ACTION ITEM: Every line of the listing below should come back exactly as written, with no images.

===============

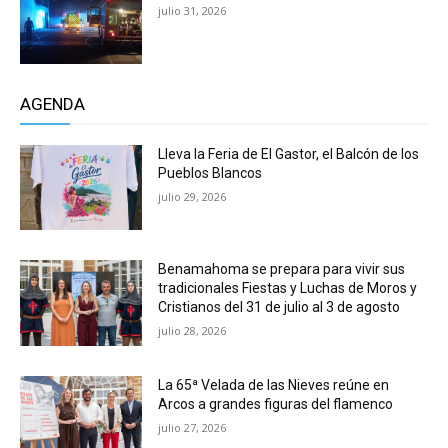
julio 31, 2026
AGENDA
Lleva la Feria de El Gastor, el Balcón de los
Pueblos Blancos
julio 29, 2026
Benamahoma se prepara para vivir sus
tradicionales Fiestas y Luchas de Moros y
Cristianos del 31 de julio al 3 de agosto
julio 28, 2026
La 65ª Velada de las Nieves reúne en
Arcos a grandes figuras del flamenco
julio 27, 2026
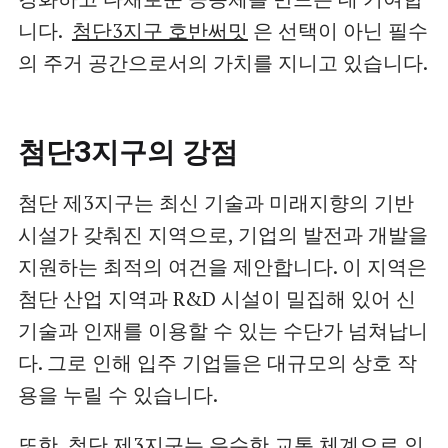
니다.
첨단3지구 호반써밋
은 선택이 아닌 필수
의 주거 공간으로서의 가치를 지니고 있습니다.
첨단3지구의 강점
첨단 제3지구는 최신 기술과 미래지향의 기반
시설가 갖춰진 지역으로, 기업의 발전과 개발을
지원하는 최적의 여건을 제안합니다. 이 지역은
첨단 산업 지역과 R&D 시설이 밀집해 있어 신
기술과 인재를 이용할 수 있는 수단가 넘쳐납니
다. 그로 인해 입주 기업들은 대규모의 상호 작
용을 누릴 수 있습니다.
또한, 첨단 제3지구는 우수한 교통 체계으로 인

===============

TASK OUTPUT:
julio 31, 2026
AGENDA
Lleva la Feria de El Gastor, el Balcón de los
Pueblos Blancos
julio 29, 2026
Benamahoma se prepara para vivir sus
tradicionales Fiestas y Luchas de Moros y
Cristianos del 31 de julio al 3 de agosto
julio 28, 2026
La 65ª Velada de las Nieves reúne en
Arcos a grandes figuras del flamenco
julio 27, 2026
니다.
첨단3지구 호반써밋
은 선택이 아닌 필수
의 주거 공간으로서의 가치를 지니고 있습니다.
첨단3지구의 강점
첨단 제3지구는 최신 기술과 미래지향의 기반
시설가 갖춰진 지역으로, 기업의 발전과 개발을
지원하는 최적의 여건을 제안합니다. 이 지역은
첨단 산업 지역과 R&D 시설이 밀집해 있어 신
기술과 인재를 이용할 수 있는 수단가 넘쳐납니
다. 그로 인해 입주 기업들은 대규모의 상호 작
용을 누릴 수 있습니다.
또한, 첨단 제3지구는 우수한 교통 체계으로 인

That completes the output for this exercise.